Does anybody know where to find a large database of statements that are roughly 50% likely to be true or false? These would be used for confidence calibration / Bayesian updating exercises for CMR/HRP.
One way to make such a database would be to buy a bunch of trivia games with True/False questions, and type each statement and its negation into a computer. A problem with this might be that trivia questions are selected to have surprising/counterintuitive truth values; I'm not sure if that's true. I'd be happy to acquire an already-made database of this form, but ideally I'd like statements that are "more neutral" in terms of how counterintuitive they are.

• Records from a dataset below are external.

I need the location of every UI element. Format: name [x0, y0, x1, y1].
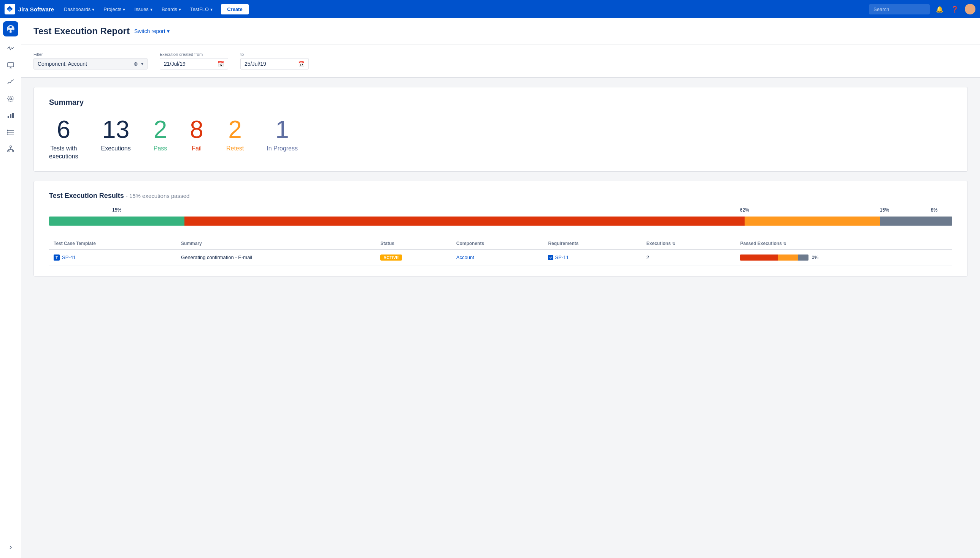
progress-pass — [49, 217, 184, 226]
svg-point-3 — [12, 30, 14, 32]
progress-retest — [744, 217, 880, 226]
progress-label-inprogress: 8% — [931, 207, 937, 213]
page-header: Test Execution Report Switch report ▾ — [21, 18, 980, 44]
executions-sort-icon[interactable]: ⇅ — [672, 241, 675, 246]
filter-clear-icon[interactable]: ⊗ — [133, 61, 138, 67]
content-area: Summary 6 Tests withexecutions 13 Execut… — [33, 87, 968, 286]
brand-name: Jira Software — [18, 6, 54, 13]
sidebar-item-tree[interactable] — [3, 141, 18, 156]
requirement-badge[interactable]: SP-11 — [548, 254, 637, 260]
stat-executions-label: Executions — [101, 145, 131, 153]
filter-input[interactable]: Component: Account ⊗ ▾ — [33, 58, 148, 69]
nav-testflo[interactable]: TestFLO — [186, 4, 216, 15]
summary-stats: 6 Tests withexecutions 13 Executions 2 P… — [49, 117, 952, 161]
nav-boards[interactable]: Boards — [158, 4, 185, 15]
col-test-case: Test Case Template — [49, 238, 176, 249]
stat-pass: 2 Pass — [154, 117, 167, 153]
stat-pass-number: 2 — [154, 117, 167, 142]
passed-sort-icon[interactable]: ⇅ — [783, 241, 786, 246]
svg-point-16 — [7, 130, 8, 131]
stat-inprogress-label: In Progress — [267, 145, 298, 153]
sidebar-item-chart2[interactable] — [3, 108, 18, 123]
col-components: Components — [452, 238, 544, 249]
filter-dropdown-icon[interactable]: ▾ — [141, 61, 143, 66]
sidebar — [0, 18, 21, 558]
nav-issues[interactable]: Issues — [130, 4, 156, 15]
date-to-group: to 25/Jul/19 📅 — [240, 52, 309, 69]
progress-label-fail: 62% — [740, 207, 749, 213]
issues-chevron — [150, 7, 153, 12]
sidebar-item-chart[interactable] — [3, 74, 18, 90]
stat-fail: 8 Fail — [190, 117, 203, 153]
results-title: Test Execution Results - 15% executions … — [49, 192, 952, 200]
date-from-label: Execution created from — [160, 52, 228, 57]
sidebar-app-icon[interactable] — [3, 21, 18, 36]
stat-inprogress: 1 In Progress — [267, 117, 298, 153]
help-icon[interactable]: ❓ — [950, 4, 960, 15]
cell-component: Account — [452, 249, 544, 266]
svg-point-4 — [8, 26, 10, 28]
date-to-input[interactable]: 25/Jul/19 📅 — [240, 58, 309, 69]
table-body: T SP-41 Generating confirmation - E-mail… — [49, 249, 952, 266]
svg-point-17 — [7, 132, 8, 133]
progress-label-retest: 15% — [880, 207, 889, 213]
progress-label-pass: 15% — [112, 207, 121, 213]
progress-fail — [184, 217, 744, 226]
req-checkbox-icon — [548, 255, 553, 260]
progress-labels: 15% 62% 15% 8% — [49, 207, 952, 215]
nav-dashboards[interactable]: Dashboards — [60, 4, 98, 15]
main-content: Test Execution Report Switch report ▾ Fi… — [21, 18, 980, 558]
brand-logo[interactable]: Jira Software — [5, 4, 54, 15]
requirement-id: SP-11 — [555, 254, 568, 260]
switch-report-chevron: ▾ — [167, 28, 170, 34]
svg-rect-12 — [12, 113, 14, 118]
stat-fail-number: 8 — [190, 117, 203, 142]
testflo-chevron — [210, 7, 212, 12]
jira-icon — [5, 4, 15, 15]
stat-retest: 2 Retest — [226, 117, 244, 153]
stat-retest-label: Retest — [226, 145, 244, 153]
sidebar-item-activity[interactable] — [3, 41, 18, 56]
dashboards-chevron — [92, 7, 94, 12]
sidebar-expand-button[interactable] — [3, 540, 18, 555]
svg-rect-10 — [8, 116, 9, 118]
stat-retest-number: 2 — [228, 117, 242, 142]
sidebar-item-settings[interactable] — [3, 91, 18, 107]
test-case-icon: T — [54, 254, 60, 261]
cell-test-case: T SP-41 — [49, 249, 176, 266]
search-input[interactable] — [869, 4, 930, 15]
svg-point-9 — [10, 98, 12, 100]
svg-point-1 — [10, 26, 12, 28]
nav-menu: Dashboards Projects Issues Boards TestFL… — [60, 4, 866, 15]
svg-rect-11 — [10, 114, 12, 118]
date-from-input[interactable]: 21/Jul/19 📅 — [160, 58, 228, 69]
component-link[interactable]: Account — [456, 254, 474, 260]
sidebar-item-list[interactable] — [3, 125, 18, 140]
mini-bar-retest — [778, 254, 798, 261]
col-passed: Passed Executions ⇅ — [735, 238, 952, 249]
svg-rect-21 — [12, 150, 14, 152]
notifications-icon[interactable]: 🔔 — [934, 4, 945, 15]
app-layout: Test Execution Report Switch report ▾ Fi… — [0, 18, 980, 558]
col-status: Status — [376, 238, 451, 249]
test-case-link[interactable]: T SP-41 — [54, 254, 172, 261]
filter-bar: Filter Component: Account ⊗ ▾ Execution … — [21, 44, 980, 78]
mini-bar-fail — [740, 254, 778, 261]
filter-group: Filter Component: Account ⊗ ▾ — [33, 52, 148, 69]
nav-projects[interactable]: Projects — [100, 4, 129, 15]
topnav-right: 🔔 ❓ — [869, 4, 975, 15]
projects-chevron — [123, 7, 125, 12]
switch-report-button[interactable]: Switch report ▾ — [134, 28, 170, 34]
sidebar-item-monitor[interactable] — [3, 58, 18, 73]
create-button[interactable]: Create — [221, 4, 248, 15]
cell-executions: 2 — [642, 249, 736, 266]
user-avatar[interactable] — [965, 4, 975, 15]
filter-value: Component: Account — [38, 61, 130, 67]
stat-executions: 13 Executions — [101, 117, 131, 153]
svg-point-2 — [8, 30, 10, 32]
page-title: Test Execution Report — [33, 26, 130, 36]
stat-tests-number: 6 — [57, 117, 70, 142]
status-badge: ACTIVE — [380, 254, 402, 261]
calendar-to-icon[interactable]: 📅 — [298, 61, 305, 67]
calendar-from-icon[interactable]: 📅 — [217, 61, 224, 67]
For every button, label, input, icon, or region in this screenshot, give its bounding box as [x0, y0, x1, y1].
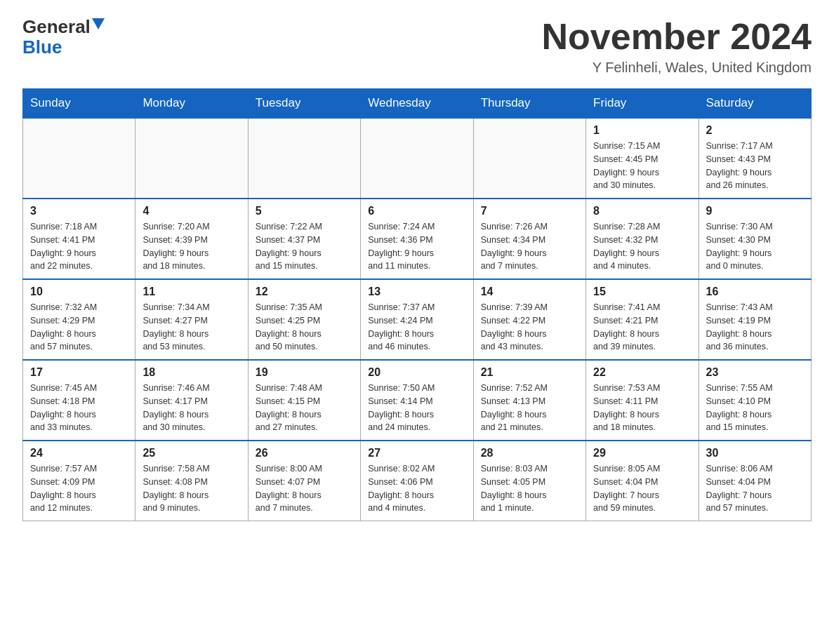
day-info: Sunrise: 7:26 AM Sunset: 4:34 PM Dayligh… [481, 220, 578, 273]
page-header: General Blue November 2024 Y Felinheli, … [22, 17, 812, 76]
day-number: 23 [706, 366, 804, 379]
calendar-cell: 7Sunrise: 7:26 AM Sunset: 4:34 PM Daylig… [473, 199, 585, 279]
day-number: 5 [256, 205, 353, 217]
calendar-cell [473, 118, 585, 199]
day-number: 12 [256, 286, 353, 298]
day-info: Sunrise: 7:37 AM Sunset: 4:24 PM Dayligh… [368, 301, 465, 354]
day-info: Sunrise: 7:32 AM Sunset: 4:29 PM Dayligh… [30, 301, 128, 354]
day-info: Sunrise: 7:28 AM Sunset: 4:32 PM Dayligh… [593, 220, 691, 273]
calendar-cell: 8Sunrise: 7:28 AM Sunset: 4:32 PM Daylig… [586, 199, 699, 279]
calendar-cell: 22Sunrise: 7:53 AM Sunset: 4:11 PM Dayli… [586, 360, 699, 441]
calendar-cell: 2Sunrise: 7:17 AM Sunset: 4:43 PM Daylig… [699, 118, 811, 199]
day-info: Sunrise: 7:20 AM Sunset: 4:39 PM Dayligh… [143, 220, 240, 273]
calendar-cell: 15Sunrise: 7:41 AM Sunset: 4:21 PM Dayli… [586, 279, 699, 360]
calendar-week-row: 24Sunrise: 7:57 AM Sunset: 4:09 PM Dayli… [23, 441, 812, 521]
day-info: Sunrise: 7:35 AM Sunset: 4:25 PM Dayligh… [256, 301, 353, 354]
day-info: Sunrise: 7:45 AM Sunset: 4:18 PM Dayligh… [30, 382, 128, 434]
day-info: Sunrise: 7:46 AM Sunset: 4:17 PM Dayligh… [143, 382, 240, 434]
day-info: Sunrise: 7:52 AM Sunset: 4:13 PM Dayligh… [481, 382, 578, 434]
day-info: Sunrise: 7:15 AM Sunset: 4:45 PM Dayligh… [593, 140, 691, 192]
day-number: 1 [593, 124, 691, 137]
calendar-week-row: 1Sunrise: 7:15 AM Sunset: 4:45 PM Daylig… [23, 118, 812, 199]
day-info: Sunrise: 7:24 AM Sunset: 4:36 PM Dayligh… [368, 220, 465, 273]
calendar-cell: 4Sunrise: 7:20 AM Sunset: 4:39 PM Daylig… [135, 199, 248, 279]
calendar-cell [361, 118, 473, 199]
logo-general: General [22, 17, 91, 37]
day-number: 18 [143, 366, 240, 379]
day-info: Sunrise: 7:55 AM Sunset: 4:10 PM Dayligh… [706, 382, 804, 434]
day-number: 28 [481, 447, 578, 459]
day-info: Sunrise: 8:03 AM Sunset: 4:05 PM Dayligh… [481, 462, 578, 515]
day-number: 25 [143, 447, 240, 459]
day-info: Sunrise: 7:57 AM Sunset: 4:09 PM Dayligh… [30, 462, 128, 515]
month-title: November 2024 [542, 17, 812, 57]
calendar-cell: 28Sunrise: 8:03 AM Sunset: 4:05 PM Dayli… [473, 441, 585, 521]
calendar-table: SundayMondayTuesdayWednesdayThursdayFrid… [22, 88, 812, 521]
day-number: 17 [30, 366, 128, 379]
day-number: 26 [256, 447, 353, 459]
logo-blue: Blue [22, 37, 62, 58]
day-number: 3 [30, 205, 128, 217]
calendar-cell: 1Sunrise: 7:15 AM Sunset: 4:45 PM Daylig… [586, 118, 699, 199]
day-number: 13 [368, 286, 465, 298]
calendar-week-row: 10Sunrise: 7:32 AM Sunset: 4:29 PM Dayli… [23, 279, 812, 360]
day-info: Sunrise: 7:43 AM Sunset: 4:19 PM Dayligh… [706, 301, 804, 354]
calendar-cell [135, 118, 248, 199]
day-number: 11 [143, 286, 240, 298]
weekday-header-thursday: Thursday [473, 89, 585, 119]
day-number: 9 [706, 205, 804, 217]
day-info: Sunrise: 8:00 AM Sunset: 4:07 PM Dayligh… [256, 462, 353, 515]
weekday-header-sunday: Sunday [23, 89, 135, 119]
day-number: 2 [706, 124, 804, 137]
weekday-header-saturday: Saturday [699, 89, 811, 119]
day-info: Sunrise: 7:50 AM Sunset: 4:14 PM Dayligh… [368, 382, 465, 434]
day-number: 14 [481, 286, 578, 298]
calendar-cell: 12Sunrise: 7:35 AM Sunset: 4:25 PM Dayli… [248, 279, 360, 360]
calendar-cell: 18Sunrise: 7:46 AM Sunset: 4:17 PM Dayli… [135, 360, 248, 441]
calendar-cell: 21Sunrise: 7:52 AM Sunset: 4:13 PM Dayli… [473, 360, 585, 441]
day-number: 19 [256, 366, 353, 379]
day-number: 29 [593, 447, 691, 459]
day-info: Sunrise: 7:39 AM Sunset: 4:22 PM Dayligh… [481, 301, 578, 354]
calendar-cell: 17Sunrise: 7:45 AM Sunset: 4:18 PM Dayli… [23, 360, 135, 441]
day-number: 7 [481, 205, 578, 217]
day-number: 20 [368, 366, 465, 379]
day-info: Sunrise: 7:58 AM Sunset: 4:08 PM Dayligh… [143, 462, 240, 515]
day-number: 6 [368, 205, 465, 217]
calendar-cell: 25Sunrise: 7:58 AM Sunset: 4:08 PM Dayli… [135, 441, 248, 521]
day-info: Sunrise: 8:05 AM Sunset: 4:04 PM Dayligh… [593, 462, 691, 515]
calendar-week-row: 17Sunrise: 7:45 AM Sunset: 4:18 PM Dayli… [23, 360, 812, 441]
day-info: Sunrise: 7:53 AM Sunset: 4:11 PM Dayligh… [593, 382, 691, 434]
day-info: Sunrise: 8:06 AM Sunset: 4:04 PM Dayligh… [706, 462, 804, 515]
calendar-cell: 14Sunrise: 7:39 AM Sunset: 4:22 PM Dayli… [473, 279, 585, 360]
calendar-cell [248, 118, 360, 199]
day-number: 15 [593, 286, 691, 298]
day-number: 27 [368, 447, 465, 459]
weekday-header-row: SundayMondayTuesdayWednesdayThursdayFrid… [23, 89, 812, 119]
day-info: Sunrise: 8:02 AM Sunset: 4:06 PM Dayligh… [368, 462, 465, 515]
day-info: Sunrise: 7:48 AM Sunset: 4:15 PM Dayligh… [256, 382, 353, 434]
day-number: 4 [143, 205, 240, 217]
day-number: 30 [706, 447, 804, 459]
location-title: Y Felinheli, Wales, United Kingdom [542, 60, 812, 76]
calendar-cell: 29Sunrise: 8:05 AM Sunset: 4:04 PM Dayli… [586, 441, 699, 521]
calendar-cell: 6Sunrise: 7:24 AM Sunset: 4:36 PM Daylig… [361, 199, 473, 279]
calendar-cell: 13Sunrise: 7:37 AM Sunset: 4:24 PM Dayli… [361, 279, 473, 360]
calendar-cell: 10Sunrise: 7:32 AM Sunset: 4:29 PM Dayli… [23, 279, 135, 360]
calendar-week-row: 3Sunrise: 7:18 AM Sunset: 4:41 PM Daylig… [23, 199, 812, 279]
calendar-cell: 20Sunrise: 7:50 AM Sunset: 4:14 PM Dayli… [361, 360, 473, 441]
day-info: Sunrise: 7:41 AM Sunset: 4:21 PM Dayligh… [593, 301, 691, 354]
calendar-cell: 27Sunrise: 8:02 AM Sunset: 4:06 PM Dayli… [361, 441, 473, 521]
day-number: 8 [593, 205, 691, 217]
calendar-cell: 9Sunrise: 7:30 AM Sunset: 4:30 PM Daylig… [699, 199, 811, 279]
day-info: Sunrise: 7:34 AM Sunset: 4:27 PM Dayligh… [143, 301, 240, 354]
weekday-header-wednesday: Wednesday [361, 89, 473, 119]
calendar-cell: 23Sunrise: 7:55 AM Sunset: 4:10 PM Dayli… [699, 360, 811, 441]
calendar-cell: 19Sunrise: 7:48 AM Sunset: 4:15 PM Dayli… [248, 360, 360, 441]
calendar-cell: 3Sunrise: 7:18 AM Sunset: 4:41 PM Daylig… [23, 199, 135, 279]
day-info: Sunrise: 7:30 AM Sunset: 4:30 PM Dayligh… [706, 220, 804, 273]
title-block: November 2024 Y Felinheli, Wales, United… [542, 17, 812, 76]
calendar-cell: 16Sunrise: 7:43 AM Sunset: 4:19 PM Dayli… [699, 279, 811, 360]
logo: General Blue [22, 17, 105, 57]
day-number: 21 [481, 366, 578, 379]
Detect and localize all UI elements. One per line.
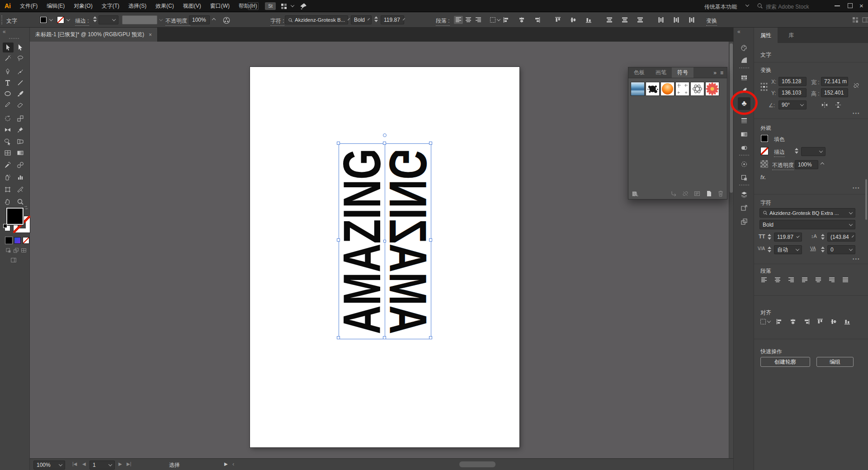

Any thoughts on where we might find a database like this to use/buy?
Thanks for any help!
Revision: We actually want a database of two-choice answer questions. This way, the player won't get trained on a base rate of 50% of statements in the world being true... they'll just get trained that when there are two possible answers, one is always true. In the end, the database should look something like this (warning: I made up the "correct" answers):
Question: "Which is diagnosed more often in America (2011)?";
Answers: (a) "the cold", (b) allergies";
Correct Answer: (a);
Tags: {medical}
Question: "Which city has a higher average altitude?";
Answers: (a) "Chicago", (b) "Las Vegas";
Correct Answer: (a)
Tags: {geography}
Question: "Who sold more albums while living"?;
Answers: (a) "Michael Jackson", (b) "Elvis Presley";
Correct Answer: (b)
Tags: {history, pop-culture, music}
Question: "Was the price of IBM stock higher or lower at the start of the month after the Berlin wall fell, compared with the start of the previous month?";
Answers: (a) "higher", (b) "lower";
Correct Answer: (a)
Tags: {history, finance}
I would recommend against "X is the 13th largest Y", because other than people who've memorized the Top Twenty Ys getting this right is purely a matter of guesswork. "One of the 10 largest" is better; so is "X is bigger than Y".
Well, if one can come up with the top Ys, one can reason about what probability one wants to assign to that statement. For example, if I can think of 9 countries that I think are bigger than Algeria, and three of which I am uncertain, I can well assign a probability of, say, 30%. Calibration training could be done this way.